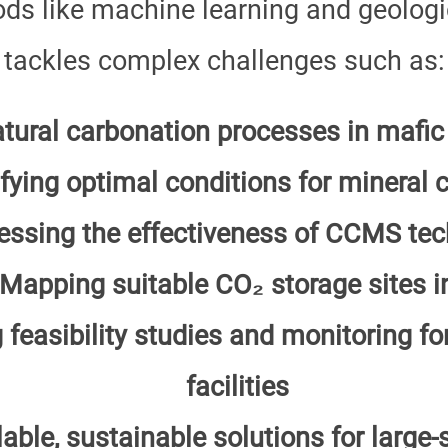
s like machine learning and geologic
tackles complex challenges such as:
atural carbonation processes in mafic
ifying optimal conditions for mineral 
essing the effectiveness of CCMS tec
Mapping suitable CO₂ storage sites in
 feasibility studies and monitoring 
facilities
able, sustainable solutions for large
◆ ◆ ◆ ◆ ◆
→ Task objective
Except for the pictures, return every line of the material exactly.

→ Solution
s like machine learning and geologic
tackles complex challenges such as:
atural carbonation processes in mafic
ifying optimal conditions for mineral 
essing the effectiveness of CCMS tec
Mapping suitable CO₂ storage sites in
 feasibility studies and monitoring 
facilities
able, sustainable solutions for large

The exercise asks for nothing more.